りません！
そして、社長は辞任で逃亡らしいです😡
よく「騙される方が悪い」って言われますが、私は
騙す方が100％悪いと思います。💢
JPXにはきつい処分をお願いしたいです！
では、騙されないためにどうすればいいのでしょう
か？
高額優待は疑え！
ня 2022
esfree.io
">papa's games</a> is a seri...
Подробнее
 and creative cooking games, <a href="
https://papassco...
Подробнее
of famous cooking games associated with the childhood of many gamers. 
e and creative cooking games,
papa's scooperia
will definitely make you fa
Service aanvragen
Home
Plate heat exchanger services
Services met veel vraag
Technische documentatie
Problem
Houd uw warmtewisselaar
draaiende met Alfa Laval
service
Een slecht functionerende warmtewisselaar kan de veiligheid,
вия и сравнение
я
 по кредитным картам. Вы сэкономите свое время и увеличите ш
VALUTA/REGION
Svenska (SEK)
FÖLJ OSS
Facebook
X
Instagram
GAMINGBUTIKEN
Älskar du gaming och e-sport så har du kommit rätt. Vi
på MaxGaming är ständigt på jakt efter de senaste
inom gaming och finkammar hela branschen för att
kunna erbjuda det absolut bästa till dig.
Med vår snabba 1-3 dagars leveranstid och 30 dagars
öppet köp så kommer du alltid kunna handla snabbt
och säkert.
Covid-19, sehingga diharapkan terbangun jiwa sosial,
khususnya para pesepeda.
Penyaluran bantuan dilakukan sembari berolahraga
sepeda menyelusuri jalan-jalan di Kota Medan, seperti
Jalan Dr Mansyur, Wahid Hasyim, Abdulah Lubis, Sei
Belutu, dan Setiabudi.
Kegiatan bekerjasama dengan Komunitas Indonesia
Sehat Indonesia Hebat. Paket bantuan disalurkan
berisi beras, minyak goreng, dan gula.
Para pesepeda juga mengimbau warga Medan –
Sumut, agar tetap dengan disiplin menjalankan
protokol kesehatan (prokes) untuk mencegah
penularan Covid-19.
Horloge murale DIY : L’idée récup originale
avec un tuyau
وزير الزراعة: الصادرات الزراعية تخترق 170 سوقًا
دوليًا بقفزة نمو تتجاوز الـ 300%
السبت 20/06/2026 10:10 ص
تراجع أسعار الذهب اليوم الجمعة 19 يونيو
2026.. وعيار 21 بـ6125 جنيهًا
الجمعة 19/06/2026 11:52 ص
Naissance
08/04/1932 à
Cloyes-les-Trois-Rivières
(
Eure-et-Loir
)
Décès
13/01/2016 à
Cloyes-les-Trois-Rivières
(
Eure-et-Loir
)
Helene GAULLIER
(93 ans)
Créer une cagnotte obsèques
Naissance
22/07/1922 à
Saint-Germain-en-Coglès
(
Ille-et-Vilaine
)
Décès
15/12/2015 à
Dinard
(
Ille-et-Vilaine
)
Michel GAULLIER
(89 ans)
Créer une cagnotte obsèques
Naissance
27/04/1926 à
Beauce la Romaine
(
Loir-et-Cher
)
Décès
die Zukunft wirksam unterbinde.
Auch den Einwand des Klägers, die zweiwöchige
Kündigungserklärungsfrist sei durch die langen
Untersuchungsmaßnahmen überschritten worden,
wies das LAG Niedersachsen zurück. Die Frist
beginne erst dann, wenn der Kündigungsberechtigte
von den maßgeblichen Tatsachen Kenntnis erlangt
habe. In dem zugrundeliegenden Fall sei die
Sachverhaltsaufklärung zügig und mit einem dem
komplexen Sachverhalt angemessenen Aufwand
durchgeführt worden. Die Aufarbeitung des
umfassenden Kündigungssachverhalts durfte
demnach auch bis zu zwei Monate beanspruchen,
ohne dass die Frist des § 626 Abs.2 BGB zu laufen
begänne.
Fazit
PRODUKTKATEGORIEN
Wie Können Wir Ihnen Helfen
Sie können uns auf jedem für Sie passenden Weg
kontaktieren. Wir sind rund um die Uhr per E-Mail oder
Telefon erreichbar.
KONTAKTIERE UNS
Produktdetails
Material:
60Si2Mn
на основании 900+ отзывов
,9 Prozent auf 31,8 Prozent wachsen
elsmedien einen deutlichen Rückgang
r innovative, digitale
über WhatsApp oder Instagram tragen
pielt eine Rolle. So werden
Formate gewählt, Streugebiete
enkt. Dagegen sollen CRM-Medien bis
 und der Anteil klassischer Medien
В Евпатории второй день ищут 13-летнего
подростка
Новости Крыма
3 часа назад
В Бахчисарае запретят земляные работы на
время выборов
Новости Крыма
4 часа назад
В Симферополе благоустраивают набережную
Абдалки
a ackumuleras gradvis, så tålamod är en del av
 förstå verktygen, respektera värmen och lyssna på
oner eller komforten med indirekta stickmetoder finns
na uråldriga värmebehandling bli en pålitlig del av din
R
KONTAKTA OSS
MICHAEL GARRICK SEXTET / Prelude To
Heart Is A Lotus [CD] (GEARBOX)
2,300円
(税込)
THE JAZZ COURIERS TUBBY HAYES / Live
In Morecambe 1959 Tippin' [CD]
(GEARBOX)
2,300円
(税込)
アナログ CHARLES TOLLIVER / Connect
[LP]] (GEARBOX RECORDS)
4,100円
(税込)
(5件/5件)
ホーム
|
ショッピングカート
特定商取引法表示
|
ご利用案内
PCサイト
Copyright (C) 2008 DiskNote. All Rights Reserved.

Work instruction> Scan the listing for the word "الجمعة". Copy every line in which it appears.

Exercise answer>
تراجع أسعار الذهب اليوم الجمعة 19 يونيو
الجمعة 19/06/2026 11:52 ص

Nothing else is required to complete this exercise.